§ **TASK REQUIREMENTS**
Work through the records below and copy every line that includes "Burlingame".

[Extracted page text data]
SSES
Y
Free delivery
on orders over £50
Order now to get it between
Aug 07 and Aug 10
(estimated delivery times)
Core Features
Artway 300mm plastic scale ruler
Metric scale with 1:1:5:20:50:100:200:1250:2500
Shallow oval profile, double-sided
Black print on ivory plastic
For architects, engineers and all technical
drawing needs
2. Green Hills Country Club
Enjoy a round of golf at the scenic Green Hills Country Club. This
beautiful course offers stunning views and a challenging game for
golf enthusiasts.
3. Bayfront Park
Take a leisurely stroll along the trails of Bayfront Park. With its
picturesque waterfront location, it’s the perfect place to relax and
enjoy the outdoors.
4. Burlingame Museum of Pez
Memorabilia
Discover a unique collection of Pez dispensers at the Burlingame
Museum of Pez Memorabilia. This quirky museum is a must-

* * *

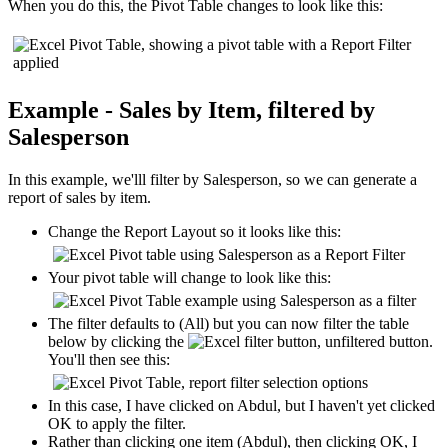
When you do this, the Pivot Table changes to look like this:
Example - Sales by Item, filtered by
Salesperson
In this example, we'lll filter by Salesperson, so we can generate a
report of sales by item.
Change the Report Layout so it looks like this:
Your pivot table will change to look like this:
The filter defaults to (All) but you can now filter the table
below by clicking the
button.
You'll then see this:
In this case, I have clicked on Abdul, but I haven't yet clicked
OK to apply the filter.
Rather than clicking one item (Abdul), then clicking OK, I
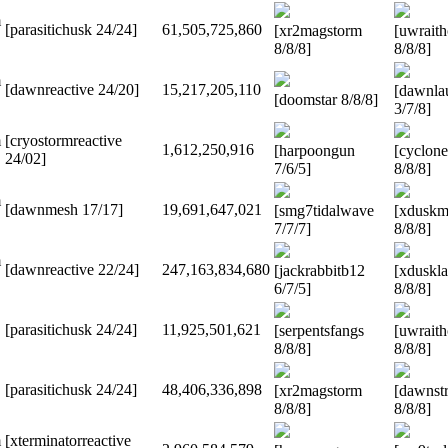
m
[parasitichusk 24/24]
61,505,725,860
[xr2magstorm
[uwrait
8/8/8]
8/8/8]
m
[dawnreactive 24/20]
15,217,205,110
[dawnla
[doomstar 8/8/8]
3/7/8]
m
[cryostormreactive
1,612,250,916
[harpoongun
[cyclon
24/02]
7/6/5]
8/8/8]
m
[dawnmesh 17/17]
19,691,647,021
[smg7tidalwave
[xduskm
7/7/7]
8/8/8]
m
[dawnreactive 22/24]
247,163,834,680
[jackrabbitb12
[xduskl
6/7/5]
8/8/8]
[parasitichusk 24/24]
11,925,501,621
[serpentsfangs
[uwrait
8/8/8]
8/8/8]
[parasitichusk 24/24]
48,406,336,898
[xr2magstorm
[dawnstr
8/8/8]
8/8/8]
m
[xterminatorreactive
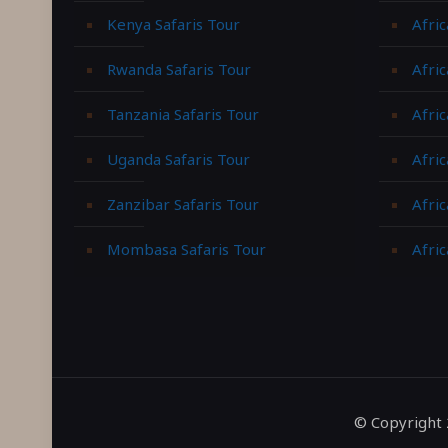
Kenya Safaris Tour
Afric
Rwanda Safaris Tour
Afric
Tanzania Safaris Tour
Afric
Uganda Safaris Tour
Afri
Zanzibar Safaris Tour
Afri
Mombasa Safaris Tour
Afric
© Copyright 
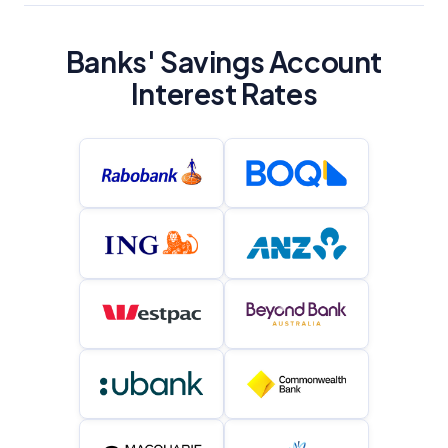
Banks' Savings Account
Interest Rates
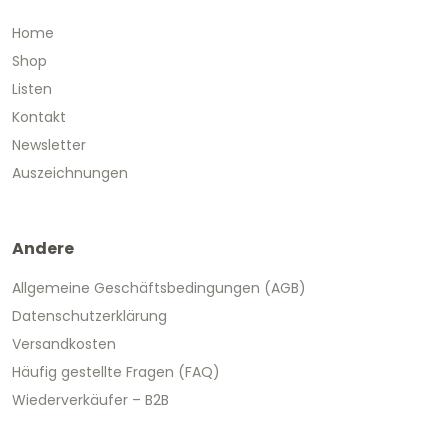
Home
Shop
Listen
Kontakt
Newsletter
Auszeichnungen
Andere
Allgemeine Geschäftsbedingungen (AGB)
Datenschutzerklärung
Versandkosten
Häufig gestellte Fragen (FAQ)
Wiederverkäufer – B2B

§ **ANSWER BOX**
4. Burlingame Museum of Pez
Discover a unique collection of Pez dispensers at the Burlingame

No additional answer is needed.